Nothing pleases us more than to dwell on great deeds performed by players in the famous gold and black but we are occasionally prompted to hark back to what the same individuals accomplished in different colours.

And one such case that came to our attention concerned Chris Crowe, the late forward who served at Molineux in the latter years under Stan Cullis.

It’s fair to say the Geordie was something of an oddity in as much as he was a Scotland schoolboy international and then, briefly, a full cap for England.

His talent was clearly spotted on both sides of the border and he also proceeded to display it in his prime in both the West Midlands and East Midlands.

Our gaze was averted to his unusual contribution to Nottingham Forest’s 1966-67 League title challenge – unusual because the three goals he scored that season all came in an October home victory over Manchester United, the side who eventually beat Johnny Carey’s team to the championship crown by relegating them to second place.

The seeds for Crowe’s epic afternoon were sown as early as the opening 30 seconds when he headed the game’s opening goal.
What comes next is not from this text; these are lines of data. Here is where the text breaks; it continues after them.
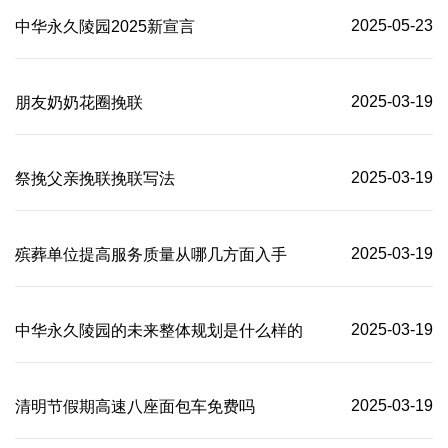
2025-05-23
中华永久陵园2025新宣言
2025-03-19
朋友奶奶花圈挽联
2025-03-19
祭挽父亲挽联挽联写法
2025-03-19
殡葬单位提高服务质量从哪几方面入手
2025-03-19
中华永久陵园的未来整体规划是什么样的
2025-03-19
清明节假期高速八座面包车免费吗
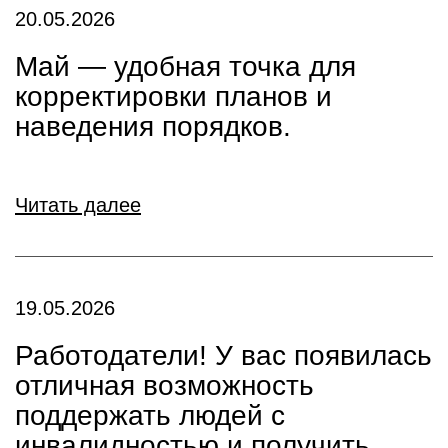
20.05.2026
Май — удобная точка для
корректировки планов и
наведения порядков.
Читать далее
19.05.2026
Работодатели! У вас появилась
отличная возможность
поддержать людей с
инвалидностью и получить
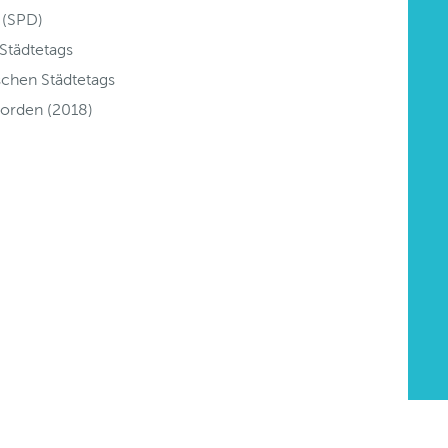
 (SPD)
Städtetags
ischen Städtetags
torden (2018)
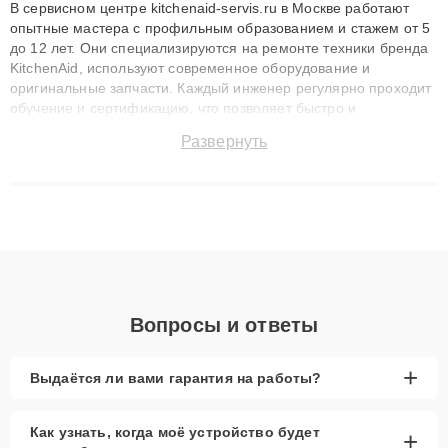
В сервисном центре kitchenaid-servis.ru в Москве работают
опытные мастера с профильным образованием и стажем от 5
до 12 лет. Они специализируются на ремонте техники бренда
KitchenAid, используют современное оборудование и
оригинальные запчасти. Каждый инженер регулярно проходит
обучение и сертификацию, что позволяет быстро и
точноdiagnostikировать поломки и восстанавливать технику с
Развернуть
сохранением гарантии до 3 лет. Наши мастера решают
сложные случаи: от замены матриц и материнских плат до
ремонта после залития и восстановления данных. Благодаря
высокой квалификации и ответственному подходу клиенты
получают быстрый, качественный ремонт и понятные
объяснения по результатам диагностики.
Вопросы и ответы
+
Выдаётся ли вами гарантия на работы?
Как узнать, когда моё устройство будет
+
He added two more later on, including a penalty, for a side also including fellow scorer Frank Wignall and John Barnwell. Another man who was on the Molineux payroll before or after, Alan Hinton, was in the squad as well.

Crowe had shown himself to be a prolific marksman with Wolves in an 85-match stay containing 24 goals but he failed to find the target in any of the other Forest games he played 50 seasons ago.

And his all-or-nothing campaign led to him being transferred to Bristol City in the January, his stint across the region bringing him 12 goals in 73 matches in all.

Forest had an awesome home record in this season in question, winning 16 and drawing four of their 21 League games at the City Ground, where their only defeat came against Stoke.

They also reached the semi-final of the FA Cup, helped on their way when Hinton went on as an early substitute for Joe Baker in an epic 3-2 quarter-final home victory over Everton.

Crowe (left) and Fred Goodwin troubling John Lyall and other West Ham defenders on Wolves’ winning visit to Upton Park in August, 1962.

Wignall, Barnwell and Wayne Hennessey’s relative, Terry, a Forest and Wales captain, played in the defeat against eventual Cup winners Tottenham at the last-four stage at Hillsborough.

While Forest were finishing as double runners-up, Ronnie Allen’s Wolves were coming in behind champions Coventry in the Second Division.

The title Manchester United lifted in 1967 was their last in 26 long years.